How does reversibility work with Encrypt masking format?
Reversibility can be performed using Encrypt Masking format which is Key Based Reversible Masking. It uses 3DES algorithm where a seed value is provided to encrypt and decrypt the data.
If I use Oracle Data Masking and Subsetting in Enterprise Manager to generate the masking script, can I run these scripts directly on the Database Server for masking?
Yes, you can run the generated scripts directly on the database but the officially supported and recommended way to perform data masking is through EM.
If a customer masks data on one server (which is on-premises) and then the customer moves this data to another Oracle Database (e.g., on OCI cloud or any other third-party cloud), can Oracle Data Masking and Subsetting perform the decryption on this new server?
Yes, the customer can mask and subset databases in Oracle Database Cloud Service (DBCS). Oracle Data Masking and Subsetting for cloud databases works much like it does for on-premises databases. Oracle Data Masking and Subsetting license is included in DBCS High Performance, Extreme Performance, and Exadata Service.

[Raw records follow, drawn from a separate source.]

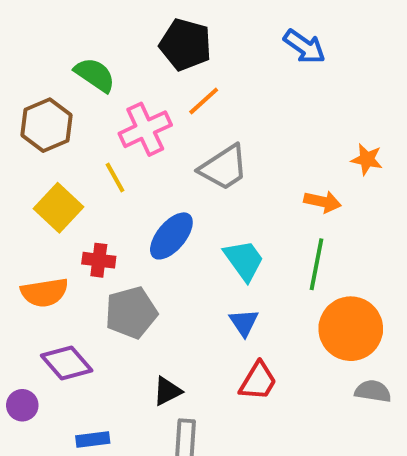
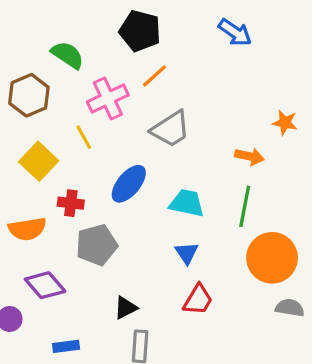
cyan trapezoid: (244, 260) -> (187, 203), turned -42

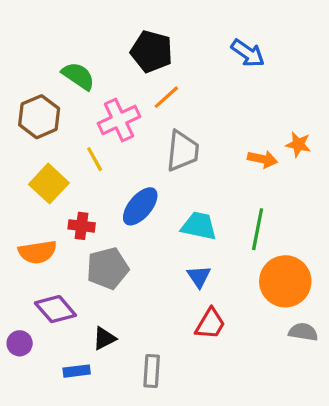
gray trapezoid: (171, 129) -> (183, 151), turned -51
orange arrow: (249, 156) -> (262, 159), moved
black triangle: (126, 308) -> (104, 338), moved

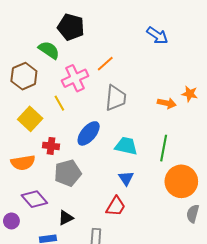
black pentagon: (152, 52) -> (71, 27), moved
red trapezoid: (210, 324) -> (116, 206), moved
gray semicircle: (303, 332) -> (193, 214), turned -84

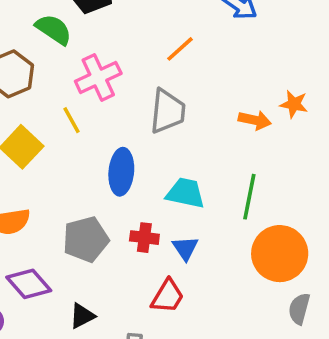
orange line: (105, 64) -> (180, 49), moved
blue ellipse: (89, 133) -> (121, 172), turned -35
red cross: (51, 146) -> (144, 238), moved

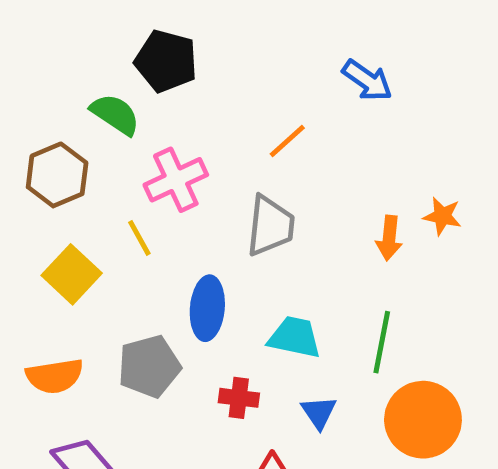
orange arrow: (255, 120) -> (389, 238), turned 84
gray pentagon: (86, 239) -> (149, 366), moved
blue triangle: (185, 248) -> (319, 412), moved

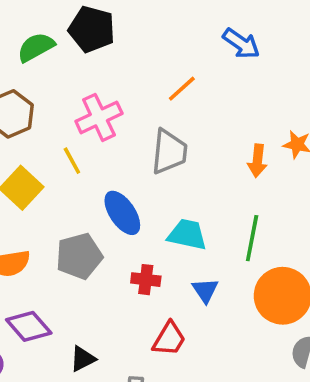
green semicircle: (115, 114) -> (36, 47), moved, turned -63
blue ellipse: (207, 308) -> (122, 213), turned -39

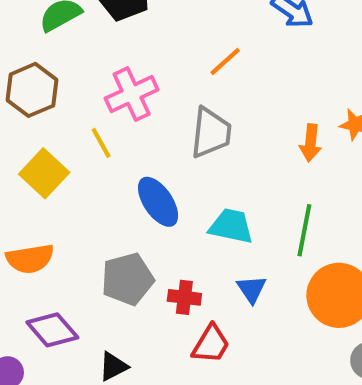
gray pentagon: (79, 256) -> (128, 279), moved
red cross: (146, 280) -> (184, 297), moved

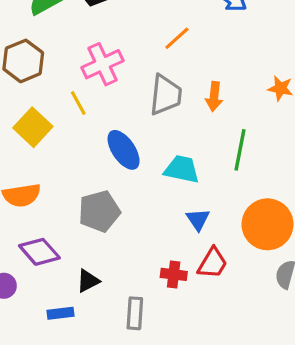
orange arrow: (311, 143) -> (214, 96), moved
green line: (304, 230) -> (240, 150), moved
red cross: (184, 297) -> (174, 274), moved
red trapezoid: (211, 344) -> (213, 263), moved

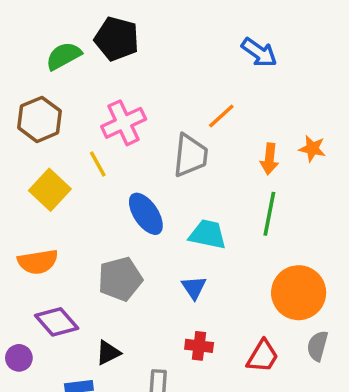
orange line: (177, 38) -> (221, 116), moved
orange arrow: (214, 96) -> (269, 159), moved
blue triangle: (198, 219) -> (194, 288), moved
red trapezoid: (213, 263) -> (263, 356), moved

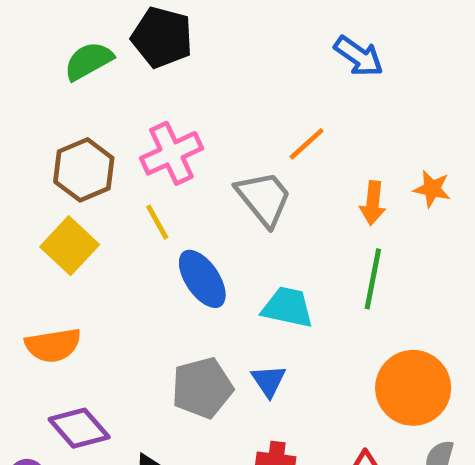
brown hexagon: (40, 119) -> (84, 170), moved
gray trapezoid: (190, 155) -> (264, 198), turned -45
yellow line: (98, 164) -> (157, 222), moved
gray pentagon: (120, 279) -> (202, 388), moved

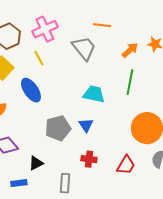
orange line: (307, 144) -> (102, 25), turned 48
orange arrow: (373, 203) -> (130, 50), turned -138
blue ellipse: (202, 279) -> (31, 90), moved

Deployment and Administration
How do I download and install Oracle Data Masking and Subsetting?
Oracle Data Masking and Subsetting is pre-installed with Oracle Enterprise Manager. To use Oracle Data Masking and Subsetting, you must have the Data Masking and Subsetting license pack.
What are the different ways to mask and subset data?
- In-Database Masking and Subsetting: The target data is
first copied (cloned) to a separate location. Oracle Data Masking and
Subsetting operates on the cloned data. After processing is complete, the
resulting masked data can be cloned and distributed for non-production.
Note:
In-Database masking and subsetting directly operates on the underlying data, on the original copy of the data and is NOT recommended to be performed on production databases. - In-Export Masking and Subsetting: The masking and subsetting rules are applied while the data is extracted from the target database, and the resulting data is written to Oracle Data Pump dump files. In this mode of operation, Oracle Data Masking and Subsetting can run directly on the production system and unmasked data does not leave the production database. After processing is complete, the dump file containing masked data can be imported into non-production databases.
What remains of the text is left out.